Dodatkową motywację będzie miał Tomasz Górkiewicz, który w 2015 roku opuścił Podbeskidzie i przeniósł się do II-ligowego wówczas GKS-u Tychy. W sobotę po raz pierwszy w karierze wystąpi przeciwko Góralom.
- Spędziłem w Podbeskidziu kilkanaście lat, można powiedzieć, że jestem jego wychowankiem, cały czas mieszkam w Bielsku, mam dobry kontakt z chłopakami z którymi znam się z Podbeskidzia. To zdecydowanie będzie dla mnie wyjątkowy mecz, tym bardziej, że pierwszy raz zagram przeciwko Podbeskidziu. Do tej pory przeciwko byłemu klubowi grałem jedynie w sparingach, ale to nie to samo co spotkanie w lidze - ocenił obrońca GKS-u.
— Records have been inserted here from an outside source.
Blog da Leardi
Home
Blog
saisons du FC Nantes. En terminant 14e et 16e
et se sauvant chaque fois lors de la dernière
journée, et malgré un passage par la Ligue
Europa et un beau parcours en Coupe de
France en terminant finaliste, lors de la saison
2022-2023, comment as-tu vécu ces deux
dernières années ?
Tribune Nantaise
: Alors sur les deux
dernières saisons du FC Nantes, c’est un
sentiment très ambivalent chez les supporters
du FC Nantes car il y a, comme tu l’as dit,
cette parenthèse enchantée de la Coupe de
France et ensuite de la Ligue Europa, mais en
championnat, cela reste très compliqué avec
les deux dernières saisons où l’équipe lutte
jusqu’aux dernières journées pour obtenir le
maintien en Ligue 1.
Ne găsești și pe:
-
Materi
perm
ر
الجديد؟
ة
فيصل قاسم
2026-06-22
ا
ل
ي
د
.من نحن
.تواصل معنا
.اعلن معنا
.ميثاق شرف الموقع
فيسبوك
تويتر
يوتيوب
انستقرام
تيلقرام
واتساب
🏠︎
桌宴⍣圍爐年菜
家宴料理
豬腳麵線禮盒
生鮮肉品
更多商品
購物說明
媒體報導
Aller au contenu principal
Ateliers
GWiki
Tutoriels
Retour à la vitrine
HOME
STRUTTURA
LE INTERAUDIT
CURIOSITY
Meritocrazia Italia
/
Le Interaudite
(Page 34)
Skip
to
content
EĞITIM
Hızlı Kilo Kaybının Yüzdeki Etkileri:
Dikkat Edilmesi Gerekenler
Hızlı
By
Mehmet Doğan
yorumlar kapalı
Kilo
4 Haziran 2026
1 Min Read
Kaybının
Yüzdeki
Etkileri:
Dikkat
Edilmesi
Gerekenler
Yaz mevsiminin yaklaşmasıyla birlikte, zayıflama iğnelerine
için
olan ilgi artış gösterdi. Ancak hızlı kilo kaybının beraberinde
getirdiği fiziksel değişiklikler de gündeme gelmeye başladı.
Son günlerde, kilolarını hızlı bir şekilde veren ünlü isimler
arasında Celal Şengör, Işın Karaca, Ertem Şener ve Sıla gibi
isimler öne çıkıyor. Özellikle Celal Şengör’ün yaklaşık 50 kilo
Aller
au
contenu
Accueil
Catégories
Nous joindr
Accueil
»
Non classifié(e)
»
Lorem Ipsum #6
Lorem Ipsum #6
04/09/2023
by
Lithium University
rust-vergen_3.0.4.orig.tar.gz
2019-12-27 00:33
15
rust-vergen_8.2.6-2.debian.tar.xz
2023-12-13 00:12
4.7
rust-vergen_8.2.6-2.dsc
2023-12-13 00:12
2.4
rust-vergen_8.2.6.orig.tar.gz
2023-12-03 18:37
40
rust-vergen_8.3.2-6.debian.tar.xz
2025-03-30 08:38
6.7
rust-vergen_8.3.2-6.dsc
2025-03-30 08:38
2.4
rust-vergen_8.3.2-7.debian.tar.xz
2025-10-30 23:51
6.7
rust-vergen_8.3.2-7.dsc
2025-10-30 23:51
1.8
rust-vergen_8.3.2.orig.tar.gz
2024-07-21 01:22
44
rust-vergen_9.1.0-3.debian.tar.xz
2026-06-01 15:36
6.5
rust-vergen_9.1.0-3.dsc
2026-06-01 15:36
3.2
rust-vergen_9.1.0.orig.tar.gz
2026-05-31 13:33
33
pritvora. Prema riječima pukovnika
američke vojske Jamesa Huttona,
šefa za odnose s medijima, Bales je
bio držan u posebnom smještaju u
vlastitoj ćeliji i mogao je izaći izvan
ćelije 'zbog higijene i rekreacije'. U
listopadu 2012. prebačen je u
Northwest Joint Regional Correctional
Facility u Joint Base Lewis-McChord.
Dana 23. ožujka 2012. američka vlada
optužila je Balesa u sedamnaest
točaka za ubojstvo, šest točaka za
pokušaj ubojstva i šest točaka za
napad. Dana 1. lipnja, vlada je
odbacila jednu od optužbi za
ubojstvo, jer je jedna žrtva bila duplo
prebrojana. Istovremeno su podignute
Tyszanie w ostatnim meczu przegrali z czerwoną latarnią ligi, Zniczem Pruszków. - Po euforii po wygranej w derbach liczyliśmy na kolejne punkty w Pruszkowie, ale zawaliliśmy ten mecz i na własne życzenie punkty nam przepadły. Szkoda tym bardziej, że zdajemy sobie sprawę z potencjału jaki ma nasza drużyna i wiemy, że w związku z tym powinniśmy mieć dużo lepsze wyniki - przyznał Górkiewicz.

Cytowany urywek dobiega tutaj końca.